Another other issues with the sample size for big data has to do with gaming of a different sort. People can have more than one profile, user interface or account, with multiple emails and other credentials. One may even install bots to make posts at regular intervals. This is the case for hackers, but also for people fulfilling different roles. For example, a person may post on facebook from a personal page, a page for their employer, another for a cause.
Adding to the complexity of the issue of sample size in big data is the frequency at which someone uses a social media or other website service.Those who are on online all day (“always on”) are contributing substantially more data than those who tune in once a day, week or more occasionally. Thus, even with a large amount of data, big data may reflect a smaller portion of a population than one may expect. The question of what population big data represents is not clear.
This does not mean big data has no use. It can be a powerful tool when combined with subjective well-being and objective data.
Three Proposed Uses for Big Data
Big data can be a great way for a government to get a temperature or sense of where a population is on an issue. Big data can reveal what associations people have with happiness or unhappiness, such as shopping and gaming or family and friends. When a population is associating activities that may lead to greater isolation or environmental degradation, a government knowledgeable about the known influences for happiness understands that raising awareness about these is appropriate. When a government or researcher frames big data with survey based data, they are in a position to exploit its full potential.
Big data is useful for understanding how geography, time use or a situation is affecting the affect (feelings) of a population. This information can be used by urban planners and others to put in the environments, such as parks, fields, and other ways to access nature as well as spaces for community events. Mappiness provides a good example of this use.
Big data can be collected by working with community members and organizations to conceive and create an app or other instrument for collecting the data. This method engages the people about whom the data is being gathered and gain their buy in for and participation in decisions and interventions based on the data. This is an excellent way to raise awareness and gather data for a specific purpose.
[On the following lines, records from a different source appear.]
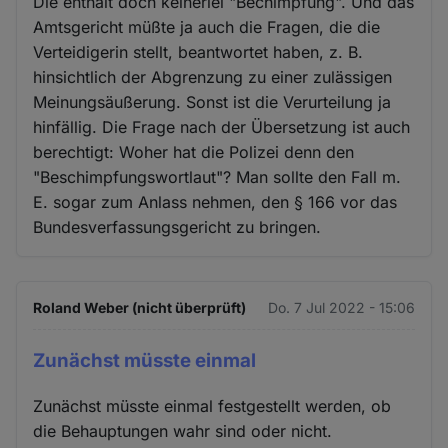
Die enthält doch keinerlei "Bechimpfung". Und das
Amtsgericht müßte ja auch die Fragen, die die
Verteidigerin stellt, beantwortet haben, z. B.
hinsichtlich der Abgrenzung zu einer zulässigen
Meinungsäußerung. Sonst ist die Verurteilung ja
hinfällig. Die Frage nach der Übersetzung ist auch
berechtigt: Woher hat die Polizei denn den
"Beschimpfungswortlaut"? Man sollte den Fall m.
E. sogar zum Anlass nehmen, den § 166 vor das
Bundesverfassungsgericht zu bringen.
Roland Weber (nicht überprüft)
Do. 7 Jul 2022 - 15:06
Zunächst müsste einmal
Zunächst müsste einmal festgestellt werden, ob
die Behauptungen wahr sind oder nicht.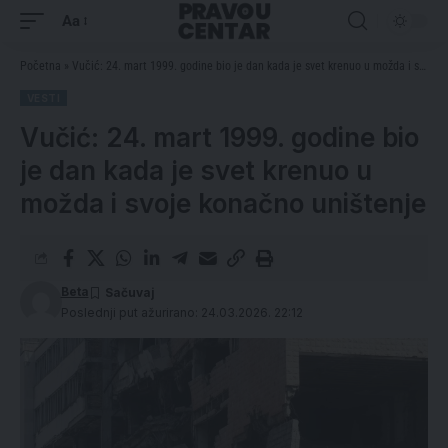
Aa
Početna
»
Vučić: 24. mart 1999. godine bio je dan kada je svet krenuo u možda i svoje konačno uništenje
VESTI
Vučić: 24. mart 1999. godine bio
je dan kada je svet krenuo u
možda i svoje konačno uništenje
Beta
Poslednji put ažurirano: 24.03.2026. 22:12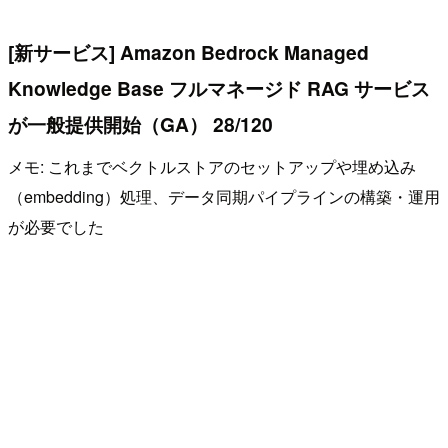
[新サービス] Amazon Bedrock Managed
Knowledge Base フルマネージド RAG サービス
が一般提供開始（GA） 28/120
メモ: これまでベクトルストアのセットアップや埋め込み
（embedding）処理、データ同期パイプラインの構築・運用
が必要でした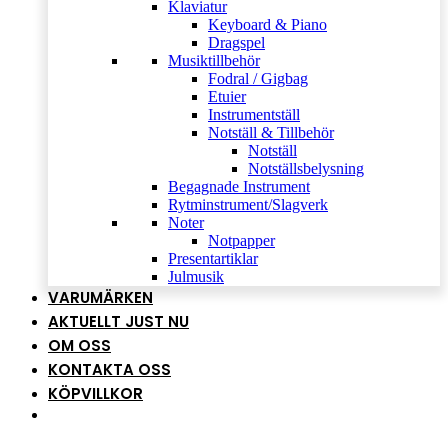
Klaviatur
Keyboard & Piano
Dragspel
Musiktillbehör
Fodral / Gigbag
Etuier
Instrumentställ
Notställ & Tillbehör
Notställ
Notställsbelysning
Begagnade Instrument
Rytminstrument/Slagverk
Noter
Notpapper
Presentartiklar
Julmusik
VARUMÄRKEN
AKTUELLT JUST NU
OM OSS
KONTAKTA OSS
KÖPVILLKOR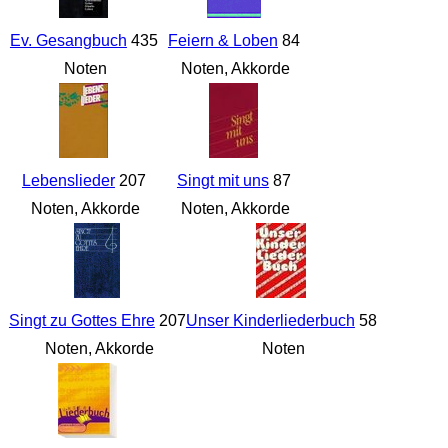
Ev. Gesangbuch
435
Feiern & Loben
84
Noten
Noten, Akkorde
Lebenslieder
207
Singt mit uns
87
Noten, Akkorde
Noten, Akkorde
Singt zu Gottes Ehre
207
Unser Kinderliederbuch
58
Noten, Akkorde
Noten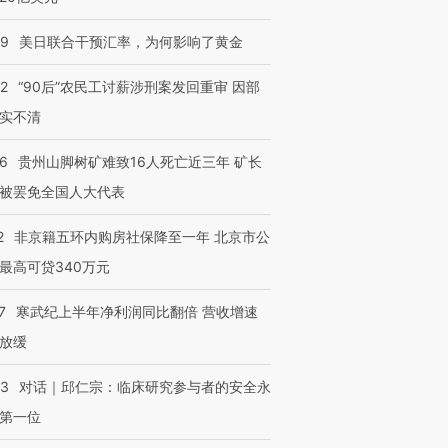
09
美日联合干预汇率，为何影响了黄金
32
“90后”农民工讨薪涉刑案发回重审 因部
实不清
36
贵州山脚树矿难致16人死亡近三年 矿长
被罢免全国人大代表
2
非京籍五环内购房社保降至一年 北京市公
最高可贷340万元
7
寒武纪上半年净利润同比翻倍 营收增速
放缓
53
对话｜邱仁宗：临床研究参与者的安全永
第一位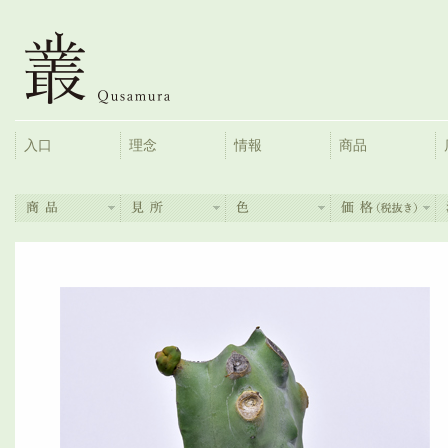
入口
理念
情報
商品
In conclusion, we can expect governments to collect big data when seeking to understand the happiness and well-being of its people for no other reason than its cache. Let’s hope cache is not the reason they use it. Let’s hope that when collecting big data, governments will understand its limitations and that they will use it alongside data that reliably reflects the population’s sense of happiness and well-being. Let’s hope that when gathering happiness and well-being data, governments use it for the purpose of securing, promoting and protecting all people’s inalienable right to life, liberty, and the pursuit of happiness, and not to encourage consumption and gaming.